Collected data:
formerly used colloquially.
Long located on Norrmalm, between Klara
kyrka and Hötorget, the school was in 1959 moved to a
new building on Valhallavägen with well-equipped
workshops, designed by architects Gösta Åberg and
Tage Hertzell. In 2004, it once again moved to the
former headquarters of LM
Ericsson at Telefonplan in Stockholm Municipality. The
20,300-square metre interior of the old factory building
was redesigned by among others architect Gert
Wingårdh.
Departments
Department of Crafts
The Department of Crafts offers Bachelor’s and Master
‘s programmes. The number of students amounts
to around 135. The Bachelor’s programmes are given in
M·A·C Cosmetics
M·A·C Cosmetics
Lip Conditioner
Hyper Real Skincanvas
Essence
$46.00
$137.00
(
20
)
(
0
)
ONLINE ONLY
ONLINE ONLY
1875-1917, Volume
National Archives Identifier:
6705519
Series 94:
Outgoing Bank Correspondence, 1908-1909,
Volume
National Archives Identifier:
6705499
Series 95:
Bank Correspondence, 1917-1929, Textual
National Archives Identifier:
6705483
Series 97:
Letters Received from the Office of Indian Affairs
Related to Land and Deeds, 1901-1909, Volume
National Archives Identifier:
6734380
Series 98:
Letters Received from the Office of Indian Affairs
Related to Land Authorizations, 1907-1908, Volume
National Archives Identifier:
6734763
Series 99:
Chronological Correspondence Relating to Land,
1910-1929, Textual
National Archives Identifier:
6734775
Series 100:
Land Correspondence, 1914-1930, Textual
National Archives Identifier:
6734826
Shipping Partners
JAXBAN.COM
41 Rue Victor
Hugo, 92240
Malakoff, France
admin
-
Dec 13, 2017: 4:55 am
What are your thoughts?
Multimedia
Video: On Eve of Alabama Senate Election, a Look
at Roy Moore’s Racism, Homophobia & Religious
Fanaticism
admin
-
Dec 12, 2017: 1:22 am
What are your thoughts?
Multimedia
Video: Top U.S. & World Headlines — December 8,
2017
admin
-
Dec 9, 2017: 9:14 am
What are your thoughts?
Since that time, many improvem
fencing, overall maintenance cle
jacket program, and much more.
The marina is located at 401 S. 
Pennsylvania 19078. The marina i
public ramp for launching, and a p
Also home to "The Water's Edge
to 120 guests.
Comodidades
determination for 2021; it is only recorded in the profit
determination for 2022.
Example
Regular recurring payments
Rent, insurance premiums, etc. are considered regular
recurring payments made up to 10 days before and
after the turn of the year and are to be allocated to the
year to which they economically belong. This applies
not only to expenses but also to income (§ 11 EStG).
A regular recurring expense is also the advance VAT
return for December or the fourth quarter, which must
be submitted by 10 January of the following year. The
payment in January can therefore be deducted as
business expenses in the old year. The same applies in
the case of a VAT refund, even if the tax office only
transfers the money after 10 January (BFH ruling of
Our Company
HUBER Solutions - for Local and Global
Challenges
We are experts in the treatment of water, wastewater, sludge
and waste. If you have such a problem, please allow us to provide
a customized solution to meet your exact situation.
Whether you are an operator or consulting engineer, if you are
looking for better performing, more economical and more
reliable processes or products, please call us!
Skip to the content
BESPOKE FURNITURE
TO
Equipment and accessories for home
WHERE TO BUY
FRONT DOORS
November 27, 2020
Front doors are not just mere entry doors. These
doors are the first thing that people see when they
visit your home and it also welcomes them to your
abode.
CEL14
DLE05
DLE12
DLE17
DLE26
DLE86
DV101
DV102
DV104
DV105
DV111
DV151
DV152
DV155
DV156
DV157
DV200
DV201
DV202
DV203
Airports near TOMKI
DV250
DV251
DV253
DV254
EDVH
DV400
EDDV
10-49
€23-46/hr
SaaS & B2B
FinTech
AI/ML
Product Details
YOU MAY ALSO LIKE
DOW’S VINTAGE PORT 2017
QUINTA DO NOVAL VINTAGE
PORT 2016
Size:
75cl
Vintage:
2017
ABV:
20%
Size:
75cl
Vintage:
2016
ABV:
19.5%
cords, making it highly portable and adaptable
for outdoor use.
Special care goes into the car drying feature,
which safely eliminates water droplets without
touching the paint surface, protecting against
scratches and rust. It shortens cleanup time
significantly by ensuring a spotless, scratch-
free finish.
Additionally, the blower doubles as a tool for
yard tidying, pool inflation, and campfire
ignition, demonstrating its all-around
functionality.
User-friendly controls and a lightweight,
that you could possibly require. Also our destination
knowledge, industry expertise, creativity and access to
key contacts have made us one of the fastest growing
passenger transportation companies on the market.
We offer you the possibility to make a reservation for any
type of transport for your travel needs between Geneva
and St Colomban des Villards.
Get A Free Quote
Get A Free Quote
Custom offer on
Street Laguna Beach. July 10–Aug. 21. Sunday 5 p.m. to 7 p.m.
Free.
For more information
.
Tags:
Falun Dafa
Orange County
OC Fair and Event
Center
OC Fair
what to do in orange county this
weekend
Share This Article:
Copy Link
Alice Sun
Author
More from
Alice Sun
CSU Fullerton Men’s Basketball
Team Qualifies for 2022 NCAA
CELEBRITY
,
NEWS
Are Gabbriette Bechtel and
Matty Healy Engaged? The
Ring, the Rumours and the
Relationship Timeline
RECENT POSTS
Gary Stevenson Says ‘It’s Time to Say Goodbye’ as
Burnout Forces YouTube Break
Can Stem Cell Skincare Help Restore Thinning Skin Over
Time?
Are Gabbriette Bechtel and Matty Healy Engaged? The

◆ WORK TO BE COMPLETED
Once you have read the records above, output each of them verbatim.

◆ ANSWER TO THIS TASK
formerly used colloquially.
Long located on Norrmalm, between Klara
kyrka and Hötorget, the school was in 1959 moved to a
new building on Valhallavägen with well-equipped
workshops, designed by architects Gösta Åberg and
Tage Hertzell. In 2004, it once again moved to the
former headquarters of LM
Ericsson at Telefonplan in Stockholm Municipality. The
20,300-square metre interior of the old factory building
was redesigned by among others architect Gert
Wingårdh.
Departments
Department of Crafts
The Department of Crafts offers Bachelor’s and Master
‘s programmes. The number of students amounts
to around 135. The Bachelor’s programmes are given in
M·A·C Cosmetics
M·A·C Cosmetics
Lip Conditioner
Hyper Real Skincanvas
Essence
$46.00
$137.00
(
20
)
(
0
)
ONLINE ONLY
ONLINE ONLY
1875-1917, Volume
National Archives Identifier:
6705519
Series 94:
Outgoing Bank Correspondence, 1908-1909,
Volume
National Archives Identifier:
6705499
Series 95:
Bank Correspondence, 1917-1929, Textual
National Archives Identifier:
6705483
Series 97:
Letters Received from the Office of Indian Affairs
Related to Land and Deeds, 1901-1909, Volume
National Archives Identifier:
6734380
Series 98:
Letters Received from the Office of Indian Affairs
Related to Land Authorizations, 1907-1908, Volume
National Archives Identifier:
6734763
Series 99:
Chronological Correspondence Relating to Land,
1910-1929, Textual
National Archives Identifier:
6734775
Series 100:
Land Correspondence, 1914-1930, Textual
National Archives Identifier:
6734826
Shipping Partners
JAXBAN.COM
41 Rue Victor
Hugo, 92240
Malakoff, France
admin
-
Dec 13, 2017: 4:55 am
What are your thoughts?
Multimedia
Video: On Eve of Alabama Senate Election, a Look
at Roy Moore’s Racism, Homophobia & Religious
Fanaticism
admin
-
Dec 12, 2017: 1:22 am
What are your thoughts?
Multimedia
Video: Top U.S. & World Headlines — December 8,
2017
admin
-
Dec 9, 2017: 9:14 am
What are your thoughts?
Since that time, many improvem
fencing, overall maintenance cle
jacket program, and much more.
The marina is located at 401 S. 
Pennsylvania 19078. The marina i
public ramp for launching, and a p
Also home to "The Water's Edge
to 120 guests.
Comodidades
determination for 2021; it is only recorded in the profit
determination for 2022.
Example
Regular recurring payments
Rent, insurance premiums, etc. are considered regular
recurring payments made up to 10 days before and
after the turn of the year and are to be allocated to the
year to which they economically belong. This applies
not only to expenses but also to income (§ 11 EStG).
A regular recurring expense is also the advance VAT
return for December or the fourth quarter, which must
be submitted by 10 January of the following year. The
payment in January can therefore be deducted as
business expenses in the old year. The same applies in
the case of a VAT refund, even if the tax office only
transfers the money after 10 January (BFH ruling of
Our Company
HUBER Solutions - for Local and Global
Challenges
We are experts in the treatment of water, wastewater, sludge
and waste. If you have such a problem, please allow us to provide
a customized solution to meet your exact situation.
Whether you are an operator or consulting engineer, if you are
looking for better performing, more economical and more
reliable processes or products, please call us!
Skip to the content
BESPOKE FURNITURE
TO
Equipment and accessories for home
WHERE TO BUY
FRONT DOORS
November 27, 2020
Front doors are not just mere entry doors. These
doors are the first thing that people see when they
visit your home and it also welcomes them to your
abode.
CEL14
DLE05
DLE12
DLE17
DLE26
DLE86
DV101
DV102
DV104
DV105
DV111
DV151
DV152
DV155
DV156
DV157
DV200
DV201
DV202
DV203
Airports near TOMKI
DV250
DV251
DV253
DV254
EDVH
DV400
EDDV
10-49
€23-46/hr
SaaS & B2B
FinTech
AI/ML
Product Details
YOU MAY ALSO LIKE
DOW’S VINTAGE PORT 2017
QUINTA DO NOVAL VINTAGE
PORT 2016
Size:
75cl
Vintage:
2017
ABV:
20%
Size:
75cl
Vintage:
2016
ABV:
19.5%
cords, making it highly portable and adaptable
for outdoor use.
Special care goes into the car drying feature,
which safely eliminates water droplets without
touching the paint surface, protecting against
scratches and rust. It shortens cleanup time
significantly by ensuring a spotless, scratch-
free finish.
Additionally, the blower doubles as a tool for
yard tidying, pool inflation, and campfire
ignition, demonstrating its all-around
functionality.
User-friendly controls and a lightweight,
that you could possibly require. Also our destination
knowledge, industry expertise, creativity and access to
key contacts have made us one of the fastest growing
passenger transportation companies on the market.
We offer you the possibility to make a reservation for any
type of transport for your travel needs between Geneva
and St Colomban des Villards.
Get A Free Quote
Get A Free Quote
Custom offer on
Street Laguna Beach. July 10–Aug. 21. Sunday 5 p.m. to 7 p.m.
Free.
For more information
.
Tags:
Falun Dafa
Orange County
OC Fair and Event
Center
OC Fair
what to do in orange county this
weekend
Share This Article:
Copy Link
Alice Sun
Author
More from
Alice Sun
CSU Fullerton Men’s Basketball
Team Qualifies for 2022 NCAA
CELEBRITY
,
NEWS
Are Gabbriette Bechtel and
Matty Healy Engaged? The
Ring, the Rumours and the
Relationship Timeline
RECENT POSTS
Gary Stevenson Says ‘It’s Time to Say Goodbye’ as
Burnout Forces YouTube Break
Can Stem Cell Skincare Help Restore Thinning Skin Over
Time?
Are Gabbriette Bechtel and Matty Healy Engaged? The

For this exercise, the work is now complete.